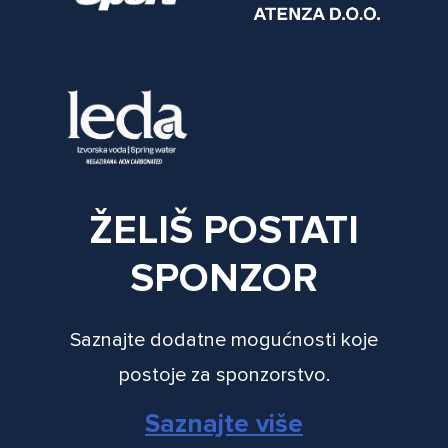
ŽELIŠ POSTATI
SPONZOR
Saznajte dodatne mogućnosti koje
postoje za sponzorstvo.
Saznajte više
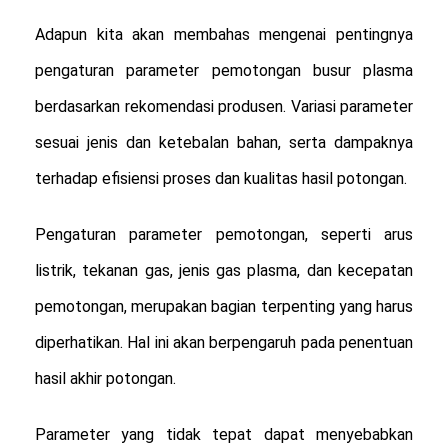
Adapun kita akan membahas mengenai pentingnya
pengaturan parameter pemotongan busur plasma
berdasarkan rekomendasi produsen. Variasi parameter
sesuai jenis dan ketebalan bahan, serta dampaknya
terhadap efisiensi proses dan kualitas hasil potongan.
Pengaturan parameter pemotongan, seperti arus
listrik, tekanan gas, jenis gas plasma, dan kecepatan
pemotongan, merupakan bagian terpenting yang harus
diperhatikan. Hal ini akan berpengaruh pada penentuan
hasil akhir potongan.
Parameter yang tidak tepat dapat menyebabkan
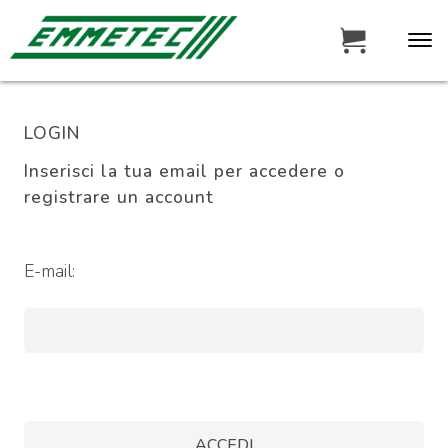
LOGIN
Inserisci la tua email per accedere o
registrare un account
E-mail:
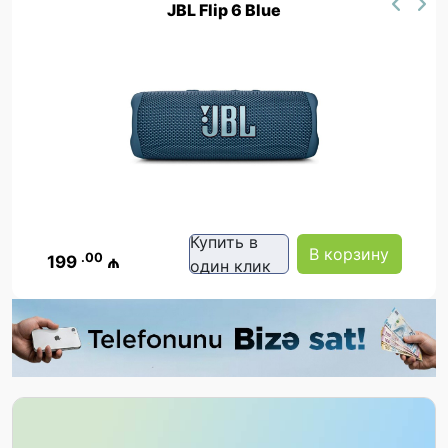
JBL Flip 6 Blue
Купить в
В корзину
.00
199
₼
один клик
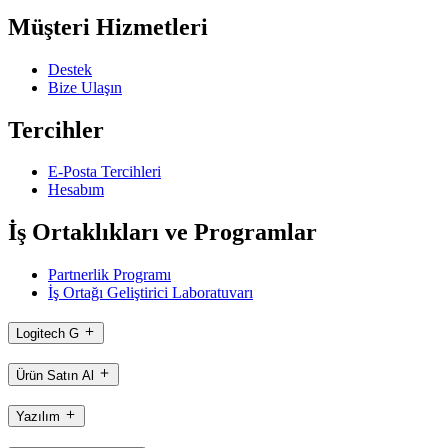
Müşteri Hizmetleri
Destek
Bize Ulaşın
Tercihler
E-Posta Tercihleri
Hesabım
İş Ortaklıkları ve Programlar
Partnerlik Programı
İş Ortağı Geliştirici Laboratuvarı
Logitech G
Ürün Satın Al
Yazılım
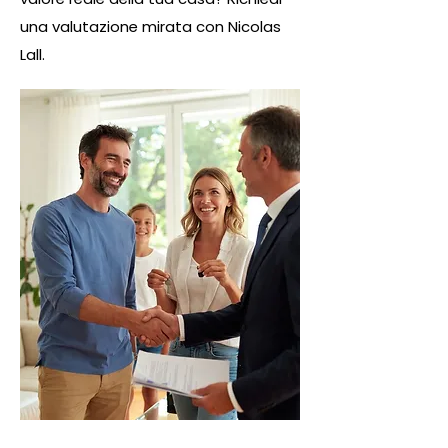
una valutazione mirata con Nicolas
Lall.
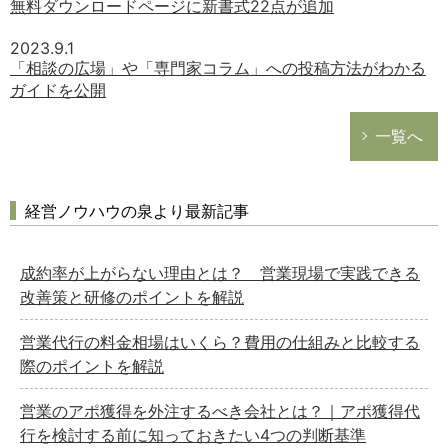
無料ダウンロードページに新書式22点が追加
2023.9.1
「相談の広場」や「専門家コラム」への投稿方法がわかる
ガイドを公開
一覧へ
経営ノウハウの泉より最新記事
成約率が上がらない理由とは？ 営業現場で実践できる
改善策と研修のポイントを解説
営業代行の料金相場はいくら？費用の仕組みと比較する
際のポイントを解説
営業のアポ獲得を外注するべき会社とは？｜アポ獲得代
行を検討する前に知っておきたい4つの判断基準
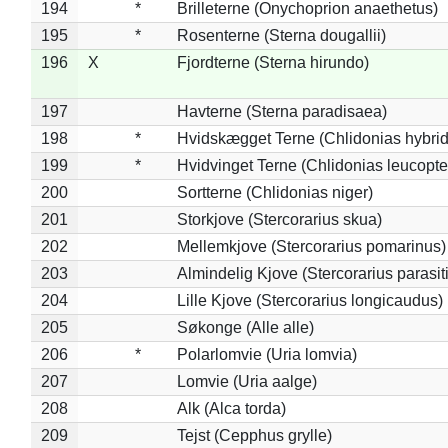
194
*
Brilleterne (Onychoprion anaethetus)
195
*
Rosenterne (Sterna dougallii)
196
X
Fjordterne (Sterna hirundo)
197
Havterne (Sterna paradisaea)
198
*
Hvidskægget Terne (Chlidonias hybrid
199
*
Hvidvinget Terne (Chlidonias leucopte
200
Sortterne (Chlidonias niger)
201
Storkjove (Stercorarius skua)
202
Mellemkjove (Stercorarius pomarinus)
203
Almindelig Kjove (Stercorarius parasit
204
Lille Kjove (Stercorarius longicaudus)
205
Søkonge (Alle alle)
206
*
Polarlomvie (Uria lomvia)
207
Lomvie (Uria aalge)
208
Alk (Alca torda)
209
Tejst (Cepphus grylle)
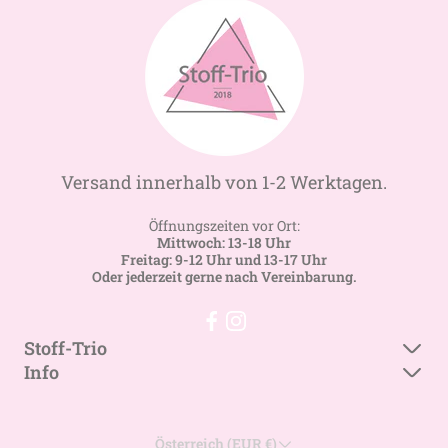
Versand innerhalb von 1-2 Werktagen.
Öffnungszeiten vor Ort:
Mittwoch: 13-18 Uhr
Freitag: 9-12 Uhr und 13-17 Uhr
Oder jederzeit gerne nach Vereinbarung.
Stoff-Trio
Info
Mein Geschäft
Gewerberabatt
Suchen
Österreich (EUR €)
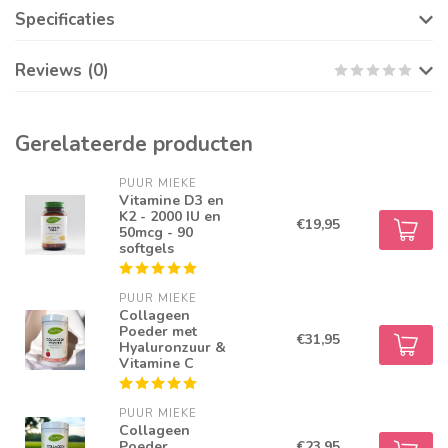
Specificaties
Reviews (0)
Gerelateerde producten
PUUR MIEKE
Vitamine D3 en
K2 - 2000 IU en
€19,95
50mcg - 90
softgels
PUUR MIEKE
Collageen
Poeder met
€31,95
Hyaluronzuur &
Vitamine C
PUUR MIEKE
Collageen
Poeder
€23,95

--- --- ---

Activity: How many lines in the records hold the string "Saznajte"? The number alone is the answer.

Solved exercise: 2